Marc Gravell said...

@theMan indeed; similar but different usage scenario is intended.

Maciej said...

This is GREAT code.

However I think there is one word of comment missing in the post. As long as you have lots of objects and need to access their properties only a few times, you are be better off with reflection. Generating IL code is very expensive. But you're far better expert on that so I won't argue.

Marc Gravell said...

@Maciej if you have lots of *objects*, but limited numbers of *types*, then there is no contest: IL / FastMember will stomp all over reflection. Even with lots of types, it really doesn't take much reflection for it to exceed the IL generation cost.

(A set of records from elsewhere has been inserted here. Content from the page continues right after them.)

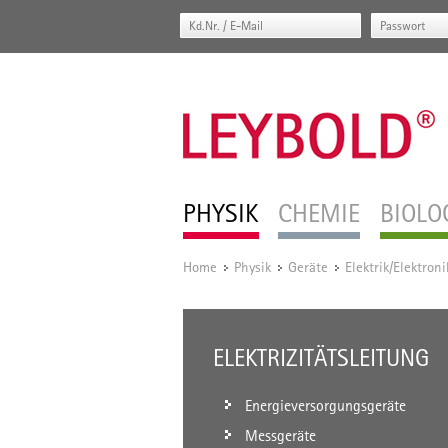
PHYSIK
CHEMIE
BIOLO
Home
Physik
Geräte
Elektrik/Elektroni
/
/
/
ELEKTRIZITÄTSLEITUNG
Energieversorgungsgeräte
Messgeräte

The `Emit` code here is *not* very expensive at all. Frankly, unless you have a very specific edge-case scenario in mind, I don't think that is a valid concern.

Unknown said...

Hi! Great library indeed. I was just wondering, how can I check if a Property/Method exist?

Dim oAcc As ObjectAccessor = ObjectAccessor.Create(obj)

oAcc("NotExistingProperty") = "dummy"

above code throws me an ArgumentOutOfRangeException

Shailesh said...

Hi Marc, Great work!!! Thanks. I came across one minor glitch for Virtual Properties when the inherited type overrides just the setter and not the getter. The logic can't detect the base classes getter.